Zbigniew A. Chertlur is only seven years old but already an Internet sensation, popular on the web as the “6-year-old foreigner who sings Telugu and Indian patriotic songs”.  He has a huge fan following on the social media, around 3,000 followers on Facebook and in a short span of time, he has grabbed more than three million eyeballs on his FB page. He is quite a rage on the YouTube as well with many ardent fans who subscribe to his channel, follow it, watch his uploads and share it on their social media handles.

Fondly called Bujji or Zbigs by his friends and family, Zbigniew was born on April 30, 2009, in Wroclaw, Poland. Currently based in London, Bujji is a well-known face in the modelling and acting circuit in the UK. He was the face of TESCO, Nissan, and Camelot commercials and has acted in a handful of short films.

Known as a boy who remembers everything and forgets nothing, Bujji’s claim to fame, however, is his rendition of long forgotten Telugu songs, both film and devotional numbers that have captured the imagination of the Telugu speaking communities settled in the US and the UK.  His most popular ones are Nevena Nanu Pilichinadi and Lahiri Lahiri Lahiri Lo from the NTR-starrer Mayabazar and Paadutaa Teeyagaa Challaga from Mooga Manasulu. On the occasion of Ugadi, Telugu New Year, he shared a video of his rendition of the Telugu anthem, Maa Telugu Talliki Malle Poodanda, to greet Telugu people across the globe. The video has been well received by the community spread across the world and has become viral.
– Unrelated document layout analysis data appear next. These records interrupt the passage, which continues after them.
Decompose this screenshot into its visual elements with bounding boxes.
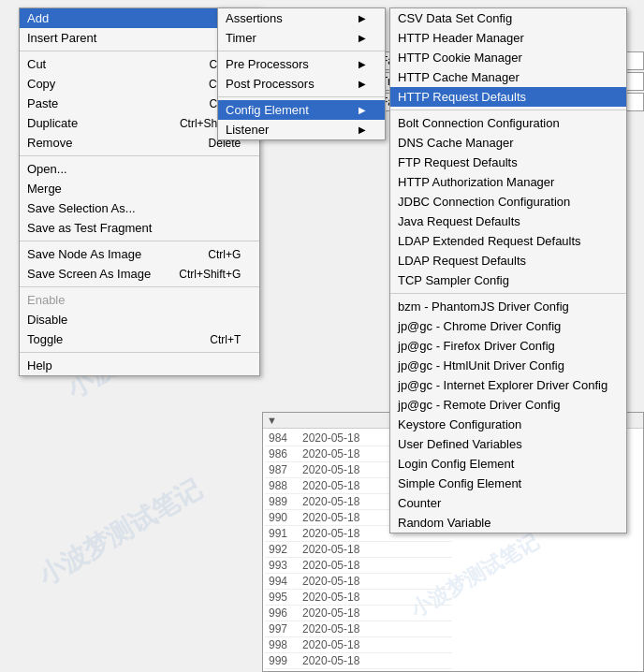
menu-item-help-label: Help [27,358,52,373]
menu-item-paste-shortcut: Ctrl+V [210,97,242,110]
row-num: 999 [269,654,302,667]
menu-item-copy[interactable]: Copy Ctrl+C [20,74,259,94]
row-date: 2020-05-18 [302,431,387,445]
context-menu[interactable]: Add ▶ Insert Parent ▶ Cut Ctrl+X Copy Ct… [19,7,260,376]
watermark-3: 小波梦测试笔记 [32,472,209,594]
log-row: 9962020-05-18 [265,606,452,621]
log-row: 9872020-05-18 [265,462,452,478]
status-bar: False True False [374,51,644,113]
log-row: 9982020-05-18 [265,637,452,653]
row-date: 2020-05-18 [302,495,387,508]
log-row: 9972020-05-18 [265,621,452,637]
row-date: 2020-05-18 [302,591,387,604]
row-num: 995 [269,591,302,604]
menu-item-enable[interactable]: Enable [20,290,259,310]
row-num: 989 [269,495,302,508]
log-rows: 9842020-05-189862020-05-189872020-05-189… [265,431,452,672]
menu-item-add-arrow: ▶ [233,13,241,23]
menu-item-add-label: Add [27,11,49,25]
menu-item-paste-label: Paste [27,96,58,110]
log-row: 9882020-05-18 [265,478,452,494]
menu-item-save-node-image-shortcut: Ctrl+G [208,248,241,261]
status-false-2: False [374,93,644,111]
menu-item-paste[interactable]: Paste Ctrl+V [20,94,259,113]
separator-5 [20,352,259,353]
scroll-indicator: ▼ [267,415,277,426]
menu-item-remove-shortcut: Delete [209,137,242,150]
menu-item-insert-parent[interactable]: Insert Parent ▶ [20,28,259,48]
row-num: 987 [269,463,302,476]
separator-4 [20,286,259,287]
menu-item-remove[interactable]: Remove Delete [20,133,259,153]
menu-item-save-screen-image-label: Save Screen As Image [27,267,151,281]
menu-item-add[interactable]: Add ▶ [20,8,259,28]
menu-item-save-screen-image[interactable]: Save Screen As Image Ctrl+Shift+G [20,264,259,284]
log-row: 9912020-05-18 [265,526,452,542]
menu-item-save-selection[interactable]: Save Selection As... [20,198,259,218]
row-date: 2020-05-18 [302,511,387,524]
menu-item-cut-shortcut: Ctrl+X [210,58,242,71]
row-date: 2020-05-18 [302,479,387,492]
menu-item-open-label: Open... [27,162,67,176]
menu-item-merge[interactable]: Merge [20,179,259,198]
log-row: 9952020-05-18 [265,590,452,606]
row-date: 2020-05-18 [302,447,387,460]
menu-item-toggle[interactable]: Toggle Ctrl+T [20,329,259,349]
menu-item-toggle-shortcut: Ctrl+T [210,333,241,346]
log-row: 9932020-05-18 [265,558,452,574]
menu-item-save-fragment[interactable]: Save as Test Fragment [20,218,259,238]
menu-item-save-node-image[interactable]: Save Node As Image Ctrl+G [20,244,259,264]
row-num: 992 [269,543,302,556]
menu-item-cut-label: Cut [27,57,46,71]
row-num: 988 [269,479,302,492]
menu-item-copy-shortcut: Ctrl+C [209,78,241,91]
row-num: 984 [269,431,302,445]
menu-item-insert-parent-arrow: ▶ [233,33,241,43]
row-num: 986 [269,447,302,460]
menu-item-remove-label: Remove [27,136,72,150]
menu-item-open[interactable]: Open... [20,159,259,179]
log-row: 9862020-05-18 [265,446,452,462]
row-date: 2020-05-18 [302,463,387,476]
status-false-1: False [374,51,644,70]
row-num: 996 [269,606,302,620]
log-row: 9922020-05-18 [265,542,452,558]
menu-item-duplicate-shortcut: Ctrl+Shift+C [180,117,241,130]
log-row: 9992020-05-18 [265,653,452,669]
row-num: 993 [269,559,302,572]
row-date: 2020-05-18 [302,543,387,556]
menu-item-disable[interactable]: Disable [20,310,259,329]
row-date: 2020-05-18 [302,638,387,651]
row-date: 2020-05-18 [302,622,387,635]
separator-2 [20,155,259,156]
menu-item-copy-label: Copy [27,77,55,91]
row-date: 2020-05-18 [302,559,387,572]
log-row: 9842020-05-18 [265,431,452,446]
menu-item-toggle-label: Toggle [27,332,63,346]
menu-item-disable-label: Disable [27,313,67,327]
log-row: 9902020-05-18 [265,510,452,526]
menu-item-save-node-image-label: Save Node As Image [27,247,141,261]
watermark-4: 小波梦测试笔记 [424,153,563,250]
menu-item-enable-label: Enable [27,293,65,307]
row-date: 2020-05-18 [302,527,387,540]
menu-item-merge-label: Merge [27,182,62,196]
menu-item-cut[interactable]: Cut Ctrl+X [20,54,259,74]
row-num: 990 [269,511,302,524]
row-date: 2020-05-18 [302,654,387,667]
menu-item-save-screen-image-shortcut: Ctrl+Shift+G [179,268,241,281]
log-row: 9942020-05-18 [265,574,452,590]
log-row: 9892020-05-18 [265,494,452,510]
menu-item-insert-parent-label: Insert Parent [27,31,96,45]
menu-item-help[interactable]: Help [20,356,259,375]
separator-3 [20,241,259,241]
separator-1 [20,51,259,51]
row-num: 991 [269,527,302,540]
row-num: 994 [269,575,302,588]
menu-item-duplicate[interactable]: Duplicate Ctrl+Shift+C [20,113,259,133]
row-num: 998 [269,638,302,651]
status-true: True [374,72,644,91]
row-num: 997 [269,622,302,635]
row-date: 2020-05-18 [302,606,387,620]
menu-item-duplicate-label: Duplicate [27,116,78,130]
Bujji’s parents moved bag and baggage to London four years ago to give him a better future. Though he is fluent in English and Polish, he can sing in Spanish and Telugu, and that’s quite a feat. He started learning Telugu songs in December 2015 and four months alone he has sung many yesteryear hits and devotional numbers, perfectly taking care of its nuances and accent. His renditions are a huge hit on the Internet. A fashion photographer by profession, Bujji’s father Sharath C. Chertlur, who initiated him into singing in Telugu said, “He has a remarkable memory. One day, I heard him humming a Spanish song. Befuddled, I asked him how did he learn it? His response was equally surprising. He said from TV. That is when I thought of introducing him to the Telugu language. The first one that I taught him was a Suklam Baradharam Vishnum, a difficult devotional song and he did a fantastic job with it. I must say that with every presentation, he is improving and taking it a notch higher.”
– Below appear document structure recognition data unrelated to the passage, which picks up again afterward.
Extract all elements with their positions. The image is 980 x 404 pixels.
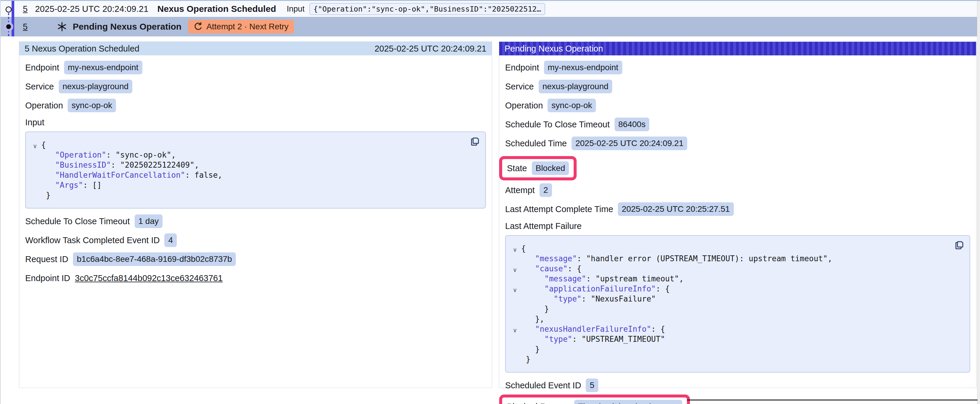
collapse-chevron-icon[interactable]: ∨ bbox=[509, 265, 521, 275]
json-line: "type": "UPSTREAM_TIMEOUT" bbox=[509, 334, 949, 344]
json-code: { bbox=[41, 140, 46, 150]
pending-asterisk-icon bbox=[57, 22, 67, 32]
json-code: "message": "upstream timeout", bbox=[521, 274, 684, 284]
input-preview-badge: {"Operation":"sync-op-ok","BusinessID":"… bbox=[309, 3, 546, 15]
event-id-link[interactable]: 5 bbox=[23, 22, 28, 32]
field-label: Endpoint bbox=[505, 63, 539, 73]
json-line: ∨{ bbox=[509, 244, 949, 253]
state-highlight-annotation: State Blocked bbox=[499, 156, 577, 181]
field-label: Request ID bbox=[25, 254, 68, 264]
retry-attempt-badge: Attempt 2 · Next Retry bbox=[188, 20, 294, 33]
copy-icon[interactable] bbox=[954, 240, 965, 251]
code-gutter bbox=[29, 161, 41, 171]
collapse-chevron-icon[interactable]: ∨ bbox=[29, 141, 41, 151]
field-value-badge: 2025-02-25 UTC 20:25:27.51 bbox=[618, 202, 733, 216]
json-line: } bbox=[509, 304, 949, 314]
field-value-badge: nexus-playground bbox=[539, 80, 612, 93]
scheduled-event-detail-panel: 5 Nexus Operation Scheduled 2025-02-25 U… bbox=[19, 41, 492, 388]
field-last-attempt-complete-time: Last Attempt Complete Time 2025-02-25 UT… bbox=[505, 202, 970, 216]
code-gutter bbox=[29, 171, 41, 181]
input-section-label: Input bbox=[25, 117, 486, 127]
code-gutter bbox=[29, 181, 41, 191]
right-panel-title: Pending Nexus Operation bbox=[504, 44, 603, 54]
json-code: "Args": [] bbox=[41, 180, 102, 190]
field-value-badge: 86400s bbox=[614, 117, 649, 131]
json-line: }, bbox=[509, 314, 949, 324]
field-value-badge: b1c6a4bc-8ee7-468a-9169-df3b02c8737b bbox=[73, 252, 236, 266]
bottom-divider-line bbox=[687, 399, 978, 401]
field-state: State Blocked bbox=[507, 162, 569, 175]
state-value-badge: Blocked bbox=[532, 162, 569, 175]
field-value-badge: sync-op-ok bbox=[68, 99, 116, 112]
json-code: "type": "UPSTREAM_TIMEOUT" bbox=[521, 334, 665, 344]
json-code: "cause": { bbox=[521, 264, 582, 274]
event-row-pending-nexus-operation-selected[interactable]: 5 Pending Nexus Operation Attempt 2 · Ne… bbox=[1, 17, 977, 36]
field-value-badge: 4 bbox=[164, 233, 177, 247]
field-service: Service nexus-playground bbox=[25, 80, 486, 93]
field-endpoint: Endpoint my-nexus-endpoint bbox=[505, 61, 970, 74]
code-gutter bbox=[29, 151, 41, 161]
copy-icon[interactable] bbox=[469, 136, 480, 147]
json-line: "Args": [] bbox=[29, 180, 465, 190]
blocked-reason-value-badge: The circuit breaker is open. bbox=[574, 400, 682, 404]
field-endpoint-id: Endpoint ID 3c0c75ccfa8144b092c13ce63246… bbox=[25, 271, 486, 285]
json-line: ∨ "cause": { bbox=[509, 264, 949, 274]
json-line: ∨{ bbox=[29, 140, 465, 150]
json-code: "BusinessID": "20250225122409", bbox=[41, 160, 199, 170]
field-label: Service bbox=[25, 82, 54, 92]
right-panel-header: Pending Nexus Operation bbox=[499, 42, 976, 55]
event-name: Nexus Operation Scheduled bbox=[158, 4, 276, 14]
failure-json-viewer: ∨{ "message": "handler error (UPSTREAM_T… bbox=[505, 235, 970, 372]
json-line: } bbox=[29, 190, 465, 200]
field-value-badge: nexus-playground bbox=[59, 80, 133, 93]
collapse-chevron-icon[interactable]: ∨ bbox=[509, 325, 521, 335]
input-label: Input bbox=[287, 5, 305, 14]
collapse-chevron-icon[interactable]: ∨ bbox=[509, 245, 521, 255]
endpoint-id-link[interactable]: 3c0c75ccfa8144b092c13ce632463761 bbox=[75, 273, 223, 283]
field-value-badge: 2 bbox=[539, 183, 552, 197]
field-scheduled-event-id: Scheduled Event ID 5 bbox=[505, 379, 970, 392]
event-detail-panels: 5 Nexus Operation Scheduled 2025-02-25 U… bbox=[19, 41, 977, 388]
json-code: } bbox=[521, 354, 530, 364]
retry-badge-label: Attempt 2 · Next Retry bbox=[207, 22, 289, 32]
left-panel-header: 5 Nexus Operation Scheduled 2025-02-25 U… bbox=[19, 42, 492, 55]
json-code: } bbox=[41, 190, 51, 200]
field-blocked-reason: Blocked Reason The circuit breaker is op… bbox=[507, 400, 682, 404]
left-panel-timestamp: 2025-02-25 UTC 20:24:09.21 bbox=[375, 44, 487, 54]
field-label: Last Attempt Complete Time bbox=[505, 204, 613, 214]
field-label: Workflow Task Completed Event ID bbox=[25, 236, 159, 245]
field-label: Schedule To Close Timeout bbox=[505, 120, 610, 130]
field-label: Operation bbox=[505, 101, 543, 111]
code-gutter bbox=[509, 275, 521, 285]
last-attempt-failure-label: Last Attempt Failure bbox=[505, 221, 970, 231]
field-label: Attempt bbox=[505, 185, 535, 195]
json-code: "type": "NexusFailure" bbox=[521, 294, 656, 304]
json-line: "Operation": "sync-op-ok", bbox=[29, 150, 465, 160]
field-label: State bbox=[507, 163, 527, 173]
blocked-reason-highlight-annotation: Blocked Reason The circuit breaker is op… bbox=[499, 394, 690, 404]
field-operation: Operation sync-op-ok bbox=[25, 99, 486, 112]
collapse-chevron-icon[interactable]: ∨ bbox=[509, 285, 521, 295]
code-gutter bbox=[509, 335, 521, 345]
json-line: "HandlerWaitForCancellation": false, bbox=[29, 170, 465, 180]
field-schedule-to-close-timeout: Schedule To Close Timeout 1 day bbox=[25, 214, 486, 228]
field-label: Operation bbox=[25, 101, 63, 111]
right-panel-body: Endpoint my-nexus-endpoint Service nexus… bbox=[499, 55, 976, 404]
field-value-badge: 1 day bbox=[135, 214, 163, 228]
json-code: "applicationFailureInfo": { bbox=[521, 284, 670, 294]
vertical-scrollbar[interactable] bbox=[977, 1, 980, 404]
json-code: }, bbox=[521, 314, 544, 324]
json-line: "type": "NexusFailure" bbox=[509, 294, 949, 304]
code-gutter bbox=[29, 191, 41, 201]
event-id-link[interactable]: 5 bbox=[23, 4, 28, 14]
event-node-open-icon bbox=[6, 7, 11, 12]
json-line: "message": "handler error (UPSTREAM_TIME… bbox=[509, 253, 949, 264]
event-row-nexus-operation-scheduled[interactable]: 5 2025-02-25 UTC 20:24:09.21 Nexus Opera… bbox=[1, 1, 977, 17]
json-line: ∨ "nexusHandlerFailureInfo": { bbox=[509, 324, 949, 334]
code-gutter bbox=[509, 355, 521, 366]
field-value-badge: 2025-02-25 UTC 20:24:09.21 bbox=[571, 136, 687, 150]
field-operation: Operation sync-op-ok bbox=[505, 99, 970, 112]
event-history-list: 5 2025-02-25 UTC 20:24:09.21 Nexus Opera… bbox=[1, 1, 977, 36]
code-gutter bbox=[509, 315, 521, 325]
field-attempt: Attempt 2 bbox=[505, 183, 970, 197]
A gifted child, he has a photographic memory. At 3, he could recognise car brands by seeing their logos alone. By the time he turned 4, he had memorised the capitals of more than 250 countries. He then learned about important inventions and discoveries and some of the physics like Newton’s Laws. All of this when he could not write or read, but yes, he could remember when told and repeat when asked. “He remembered everything and forgot nothing of what I said to him and that made me realise that probably we should move to the UK to give him a good education and more exposure,” said Sharath.

A student of Grade 2 at Parsloes Primary School in London, he is an avid reader, and his favourite authors are Roald Dahl, Enid Blyton, and Francesca Simon.

He is bound to leave you spellbound with his in-depth knowledge of India, its culture, languages, religions and above all the epics — Ramayana and Mahabharata — and other mythological stories and characters. His favourite Gods are Krishna, Shiva, and Hanuman, and he credits YouTube for bringing him closer to his Telugu roots.

His mother, Urzula E Chertlur, who is a manager in a jewellery firm in London, is yet to come to terms with her son’s growing fan following. “I want Zbigs to stay grounded, but aim for the sky.” She added that her son is a foodie and loves Indian sweets, his favourites being Kaju Barfi and Besan Laddu.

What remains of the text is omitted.